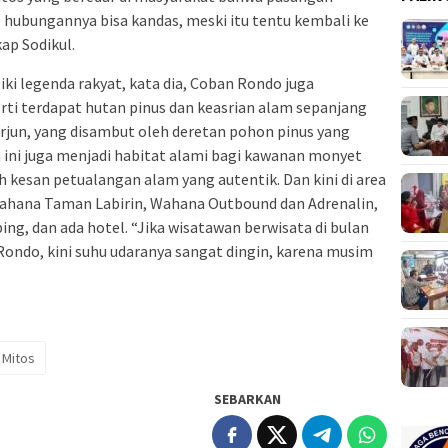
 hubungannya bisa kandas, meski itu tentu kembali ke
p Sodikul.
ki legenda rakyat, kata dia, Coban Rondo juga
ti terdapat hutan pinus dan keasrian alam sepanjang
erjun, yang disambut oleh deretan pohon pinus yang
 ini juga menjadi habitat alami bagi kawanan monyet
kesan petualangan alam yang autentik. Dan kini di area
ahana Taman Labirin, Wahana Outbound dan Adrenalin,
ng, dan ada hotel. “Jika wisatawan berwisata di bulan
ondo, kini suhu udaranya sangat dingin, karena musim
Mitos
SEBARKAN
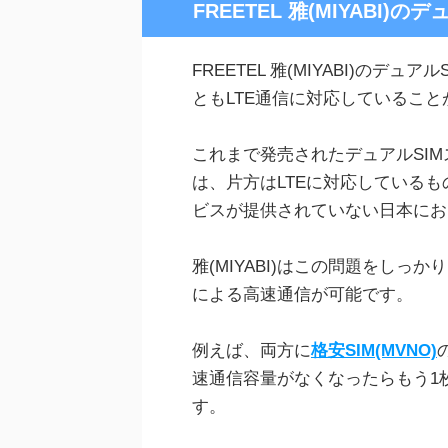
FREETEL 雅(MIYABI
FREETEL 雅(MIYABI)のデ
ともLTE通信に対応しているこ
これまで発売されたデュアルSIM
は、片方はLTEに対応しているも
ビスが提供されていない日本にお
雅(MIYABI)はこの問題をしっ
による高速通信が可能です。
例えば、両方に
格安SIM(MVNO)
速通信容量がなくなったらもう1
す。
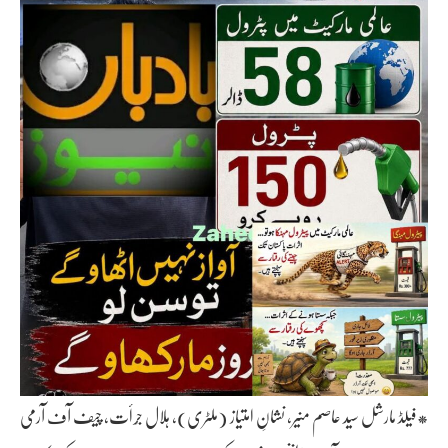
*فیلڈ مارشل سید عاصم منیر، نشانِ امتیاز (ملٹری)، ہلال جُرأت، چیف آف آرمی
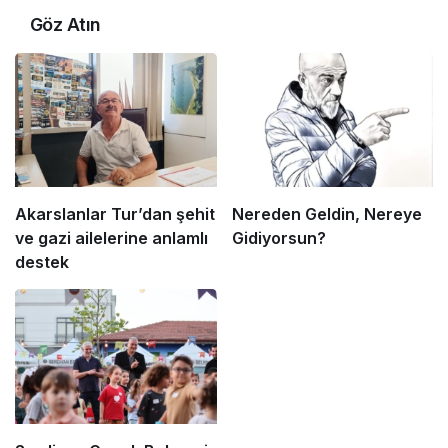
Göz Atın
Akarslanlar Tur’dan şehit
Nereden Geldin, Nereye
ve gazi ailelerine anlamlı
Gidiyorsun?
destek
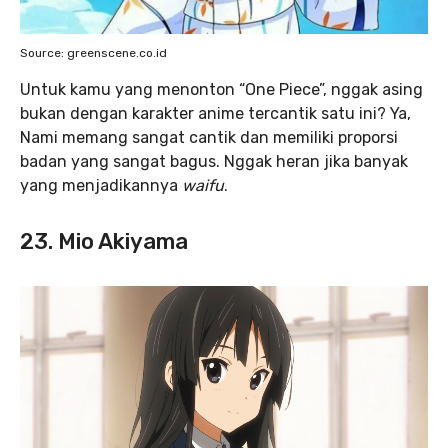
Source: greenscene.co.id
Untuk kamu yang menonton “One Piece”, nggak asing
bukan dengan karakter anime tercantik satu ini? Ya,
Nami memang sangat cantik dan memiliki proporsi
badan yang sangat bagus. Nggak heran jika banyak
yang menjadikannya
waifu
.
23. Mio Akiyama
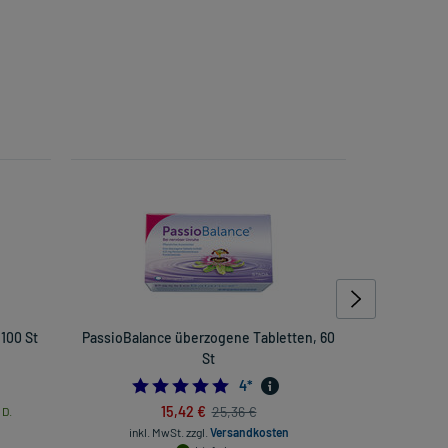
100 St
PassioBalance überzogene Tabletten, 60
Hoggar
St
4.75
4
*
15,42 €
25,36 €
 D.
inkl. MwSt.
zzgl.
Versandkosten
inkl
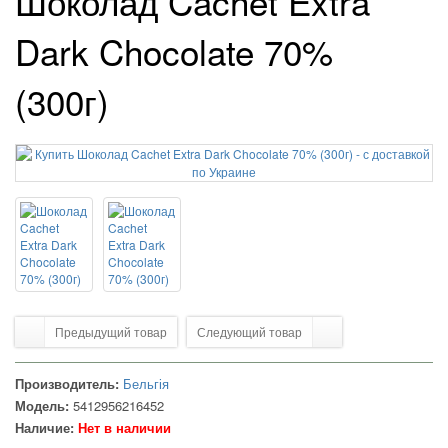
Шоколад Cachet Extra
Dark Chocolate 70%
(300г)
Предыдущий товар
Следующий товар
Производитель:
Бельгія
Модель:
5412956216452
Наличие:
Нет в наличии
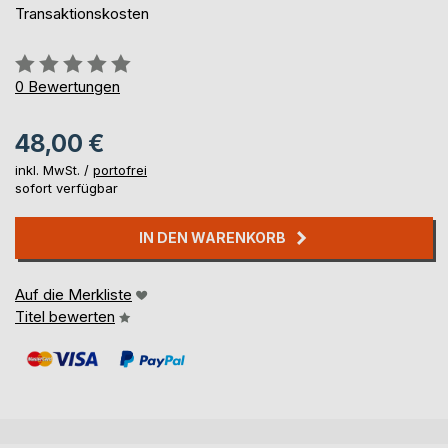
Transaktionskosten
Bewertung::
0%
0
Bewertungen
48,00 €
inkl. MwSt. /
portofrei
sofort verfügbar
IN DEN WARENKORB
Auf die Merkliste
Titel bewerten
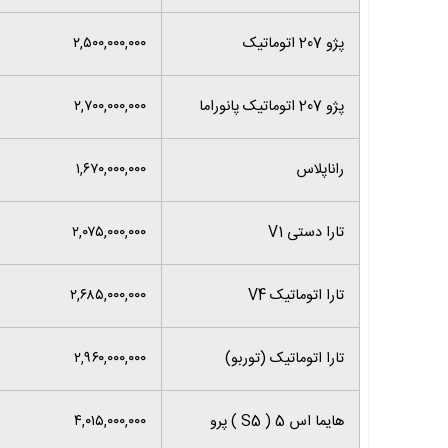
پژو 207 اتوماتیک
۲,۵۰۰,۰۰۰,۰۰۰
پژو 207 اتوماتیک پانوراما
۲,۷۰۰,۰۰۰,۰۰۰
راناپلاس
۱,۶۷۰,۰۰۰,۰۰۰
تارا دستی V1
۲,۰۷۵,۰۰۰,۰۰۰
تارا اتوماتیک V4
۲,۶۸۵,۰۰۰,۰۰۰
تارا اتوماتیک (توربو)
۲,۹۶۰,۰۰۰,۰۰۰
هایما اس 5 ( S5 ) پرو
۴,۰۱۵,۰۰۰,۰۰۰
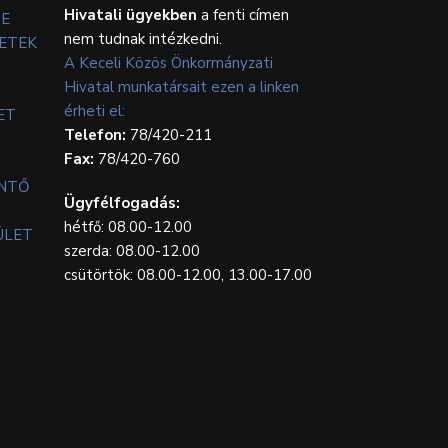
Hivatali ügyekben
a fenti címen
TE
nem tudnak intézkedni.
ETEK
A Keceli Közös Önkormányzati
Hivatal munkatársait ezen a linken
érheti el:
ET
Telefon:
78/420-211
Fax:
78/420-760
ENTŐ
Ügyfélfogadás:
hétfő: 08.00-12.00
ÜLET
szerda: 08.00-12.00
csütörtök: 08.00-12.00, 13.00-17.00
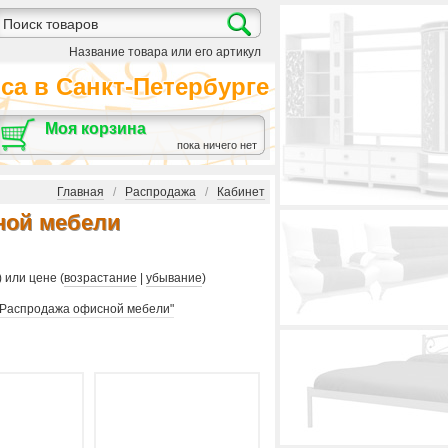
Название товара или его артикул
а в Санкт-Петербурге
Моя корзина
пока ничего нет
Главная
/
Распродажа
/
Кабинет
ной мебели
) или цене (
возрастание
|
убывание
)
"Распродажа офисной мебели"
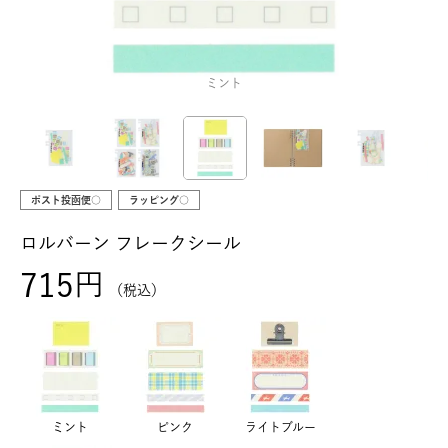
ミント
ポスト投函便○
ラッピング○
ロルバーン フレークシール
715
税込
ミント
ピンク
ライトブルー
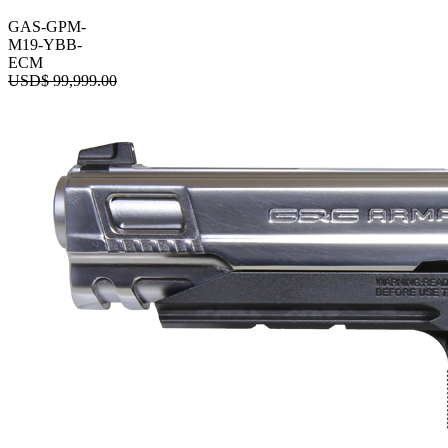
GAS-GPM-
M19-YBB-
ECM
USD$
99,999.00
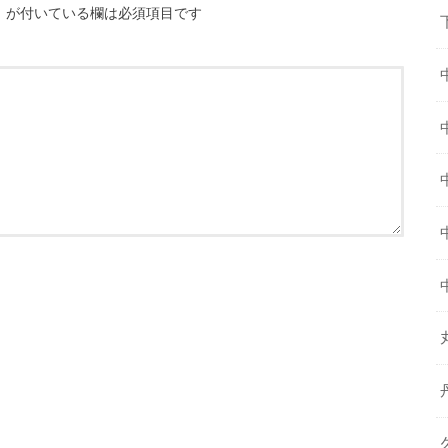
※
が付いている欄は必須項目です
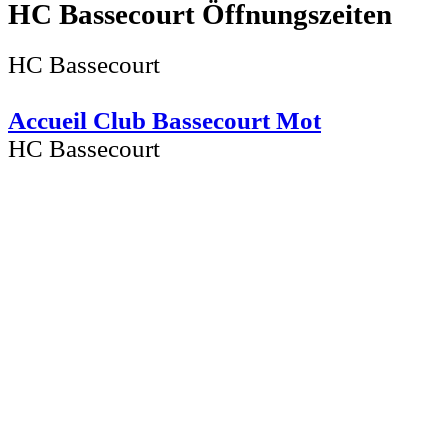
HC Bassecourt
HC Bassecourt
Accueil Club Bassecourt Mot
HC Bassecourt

Work instructions: Present each line from the listing that holds the string "yang".

Expected answer:
erjun, yang disambut oleh deretan pohon pinus yang
kesan petualangan alam yang autentik. Dan kini di area
Untuk kamu yang menonton “One Piece”, nggak asing
badan yang sangat bagus. Nggak heran jika banyak
yang menjadikannya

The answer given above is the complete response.